ST MARY'S EPISCOPAL CATHEDRAL

WHERE IS IT? On Great Western Road in Glasgow's West End, between Kelvinbridge and St. George's Cross Underground station

Found on Great Western Road, just along from the impressive Lansdowne Church, the cathedral was originally opened in 1871 as St. Mary’s Episcopal Church. However, it was not completed until two decades later when the spire was finally erected in 1893.

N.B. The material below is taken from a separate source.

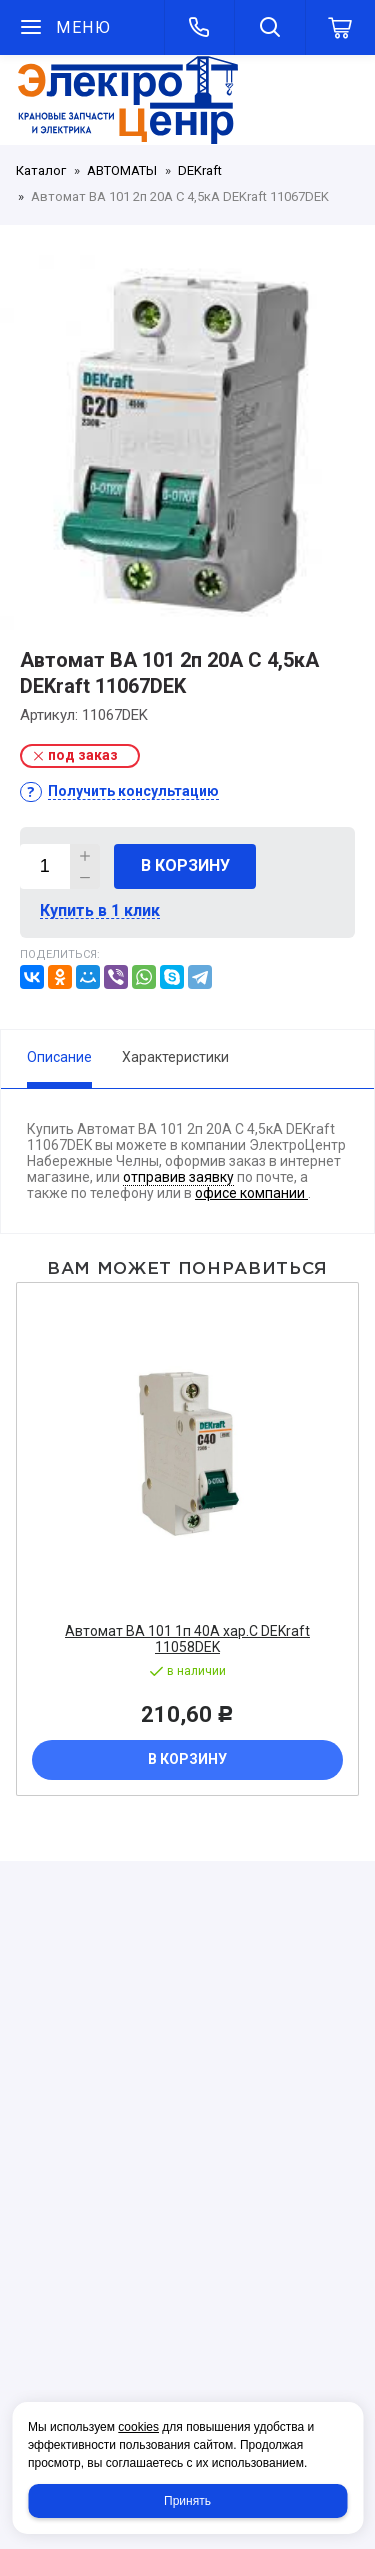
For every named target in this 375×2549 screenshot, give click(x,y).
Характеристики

St Mary's was designed by famous English architect Sir George Gilbert Scott, who also designed St. Mary’s Cathedral in Edinburgh, as well as the main building of Glasgow University. It was while he was working on the latter that the church approached him to design their new building; the previous church, located on the corner of Renfield Street and St. Mary’s Lane, which had housed their congregation since 1825, was deemed too small for their growing membership. Although Scott lived to see the building finished, he passed away in 1878, and so the spire added to the original tower was designed by his son, John Oldrid Scott. During the decades leading up to the 20th Century, five new mission churches were established from St. Mary’s. The Scottish Episcopal Church Diosese of Glasgow and Galloway chose to reward the church’s growing influence by granting it Cathedral status in 1908. During the 1980s and 1990s, the Cathedral was in need of urgent repair work, including repairs to the spire and tower, as well completely reslating the roof.